▶ **RECORDS PROVIDED**:
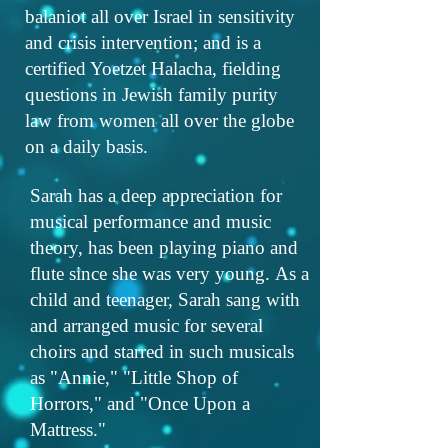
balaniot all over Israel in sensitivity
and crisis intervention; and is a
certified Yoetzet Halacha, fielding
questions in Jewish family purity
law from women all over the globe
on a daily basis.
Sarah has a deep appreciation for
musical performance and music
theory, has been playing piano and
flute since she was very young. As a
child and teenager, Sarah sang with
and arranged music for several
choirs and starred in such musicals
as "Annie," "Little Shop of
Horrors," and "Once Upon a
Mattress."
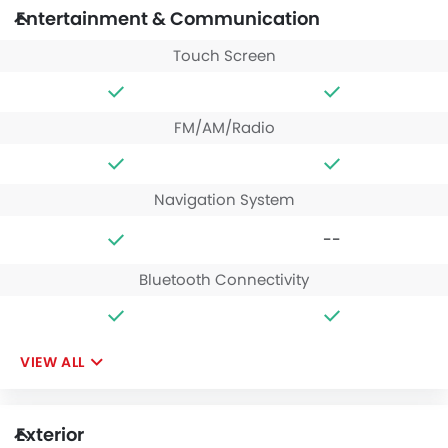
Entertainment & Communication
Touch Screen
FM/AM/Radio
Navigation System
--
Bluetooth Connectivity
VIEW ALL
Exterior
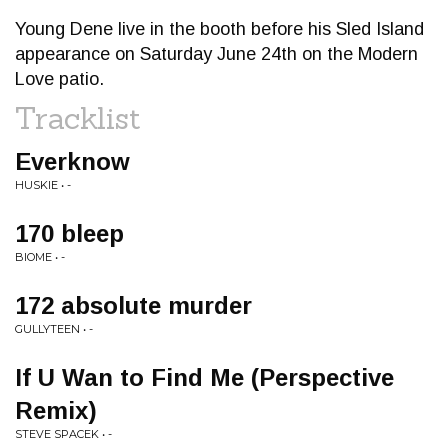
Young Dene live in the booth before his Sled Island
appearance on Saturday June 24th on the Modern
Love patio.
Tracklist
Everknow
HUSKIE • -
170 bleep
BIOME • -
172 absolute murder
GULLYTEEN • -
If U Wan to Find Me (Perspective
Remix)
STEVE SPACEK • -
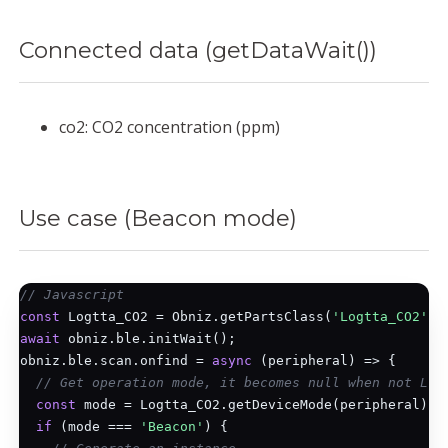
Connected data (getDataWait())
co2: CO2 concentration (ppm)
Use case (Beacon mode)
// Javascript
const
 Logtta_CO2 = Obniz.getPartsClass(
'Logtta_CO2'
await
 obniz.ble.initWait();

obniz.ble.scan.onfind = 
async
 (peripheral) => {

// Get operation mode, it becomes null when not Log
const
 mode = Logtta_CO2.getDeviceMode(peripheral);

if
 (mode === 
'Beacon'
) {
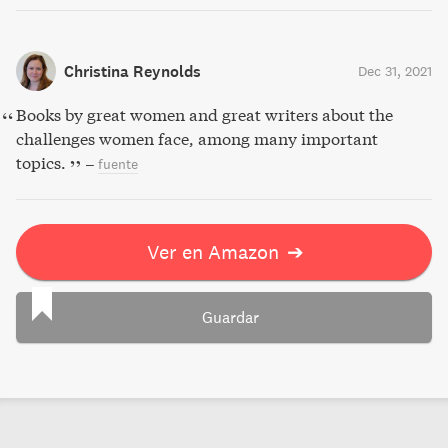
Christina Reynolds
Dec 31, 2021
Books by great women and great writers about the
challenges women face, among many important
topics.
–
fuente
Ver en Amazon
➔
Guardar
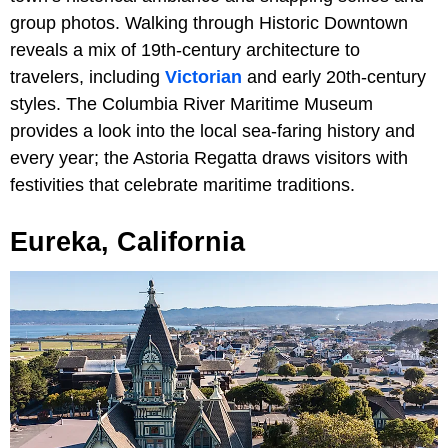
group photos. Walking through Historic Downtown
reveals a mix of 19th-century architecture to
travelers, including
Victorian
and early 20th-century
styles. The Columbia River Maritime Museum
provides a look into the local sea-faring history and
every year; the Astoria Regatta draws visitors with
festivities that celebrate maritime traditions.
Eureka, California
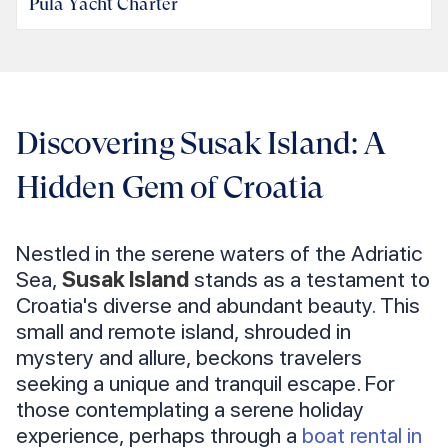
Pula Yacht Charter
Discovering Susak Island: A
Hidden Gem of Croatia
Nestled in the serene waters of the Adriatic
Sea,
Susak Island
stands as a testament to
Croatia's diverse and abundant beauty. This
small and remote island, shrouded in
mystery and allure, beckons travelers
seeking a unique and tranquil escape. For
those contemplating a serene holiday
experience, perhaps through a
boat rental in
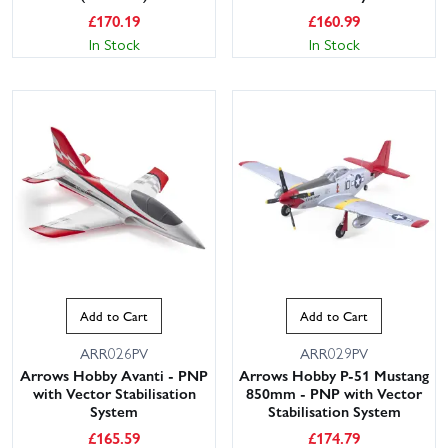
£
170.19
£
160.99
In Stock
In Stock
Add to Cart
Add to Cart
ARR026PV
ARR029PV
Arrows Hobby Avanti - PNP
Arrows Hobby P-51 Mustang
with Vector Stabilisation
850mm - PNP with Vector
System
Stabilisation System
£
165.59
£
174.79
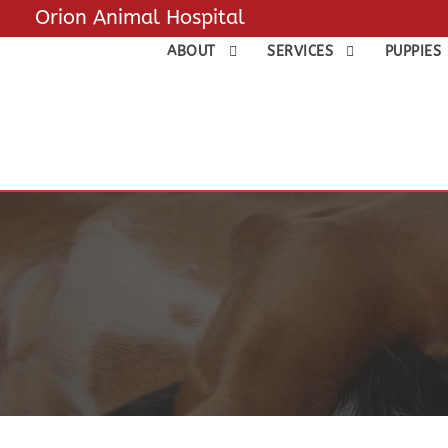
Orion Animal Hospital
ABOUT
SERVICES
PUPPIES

--

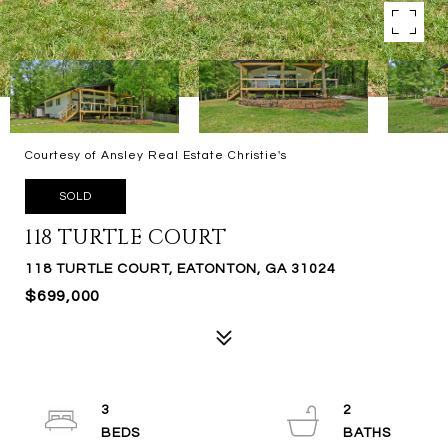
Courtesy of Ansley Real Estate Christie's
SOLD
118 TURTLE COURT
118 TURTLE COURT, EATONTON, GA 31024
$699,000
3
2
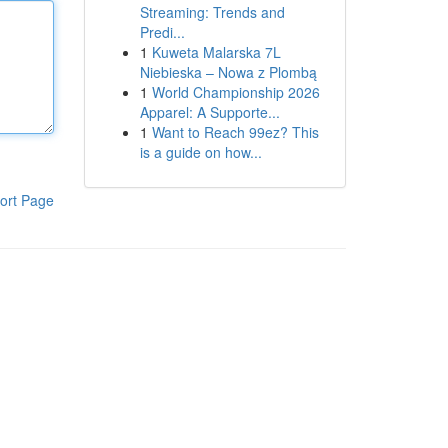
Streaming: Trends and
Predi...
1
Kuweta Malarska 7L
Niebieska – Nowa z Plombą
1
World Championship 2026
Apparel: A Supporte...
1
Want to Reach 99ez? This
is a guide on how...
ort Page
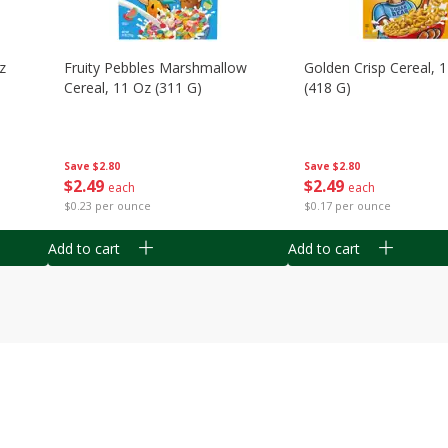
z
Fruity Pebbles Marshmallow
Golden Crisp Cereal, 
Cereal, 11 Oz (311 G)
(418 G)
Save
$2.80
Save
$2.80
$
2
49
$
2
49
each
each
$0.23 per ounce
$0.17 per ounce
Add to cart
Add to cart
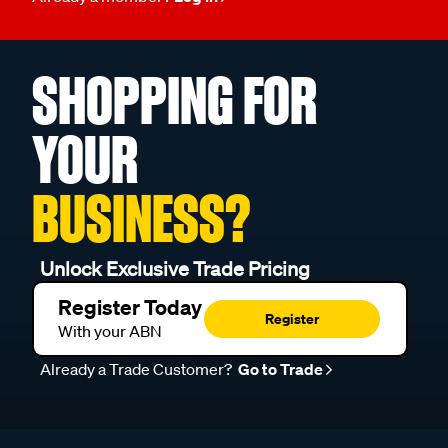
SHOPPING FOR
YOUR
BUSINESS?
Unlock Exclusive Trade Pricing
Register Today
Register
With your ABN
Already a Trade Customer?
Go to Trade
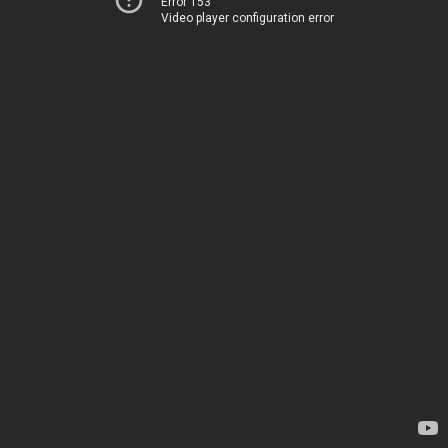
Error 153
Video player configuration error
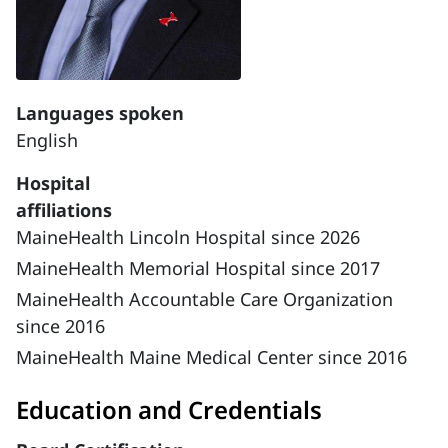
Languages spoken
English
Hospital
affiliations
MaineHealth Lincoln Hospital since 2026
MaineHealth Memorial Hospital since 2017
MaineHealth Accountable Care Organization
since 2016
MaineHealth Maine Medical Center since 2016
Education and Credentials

▶ **EXERCISE AIM**:
Using the records above, repeat exactly the run of lines that starts with the line with "Courtesy of Ansley Real Estate Christie's" and goes on through the line with "Education and Credentials"; omit each picture.

▶ **TASK RESPONSE**:
Courtesy of Ansley Real Estate Christie's
SOLD
118 TURTLE COURT
118 TURTLE COURT, EATONTON, GA 31024
$699,000
3
2
Streaming: Trends and
Predi...
1
Kuweta Malarska 7L
Niebieska – Nowa z Plombą
1
World Championship 2026
Apparel: A Supporte...
1
Want to Reach 99ez? This
is a guide on how...
ort Page
z
Fruity Pebbles Marshmallow
Golden Crisp Cereal, 
Cereal, 11 Oz (311 G)
(418 G)
Save
$2.80
Save
$2.80
$
2
49
$
2
49
each
each
$0.23 per ounce
$0.17 per ounce
Add to cart
Add to cart
SHOPPING FOR
YOUR
BUSINESS?
Unlock Exclusive Trade Pricing
Register Today
Register
With your ABN
Already a Trade Customer?
Go to Trade
Error 153
Video player configuration error
Languages spoken
English
Hospital
affiliations
MaineHealth Lincoln Hospital since 2026
MaineHealth Memorial Hospital since 2017
MaineHealth Accountable Care Organization
since 2016
MaineHealth Maine Medical Center since 2016
Education and Credentials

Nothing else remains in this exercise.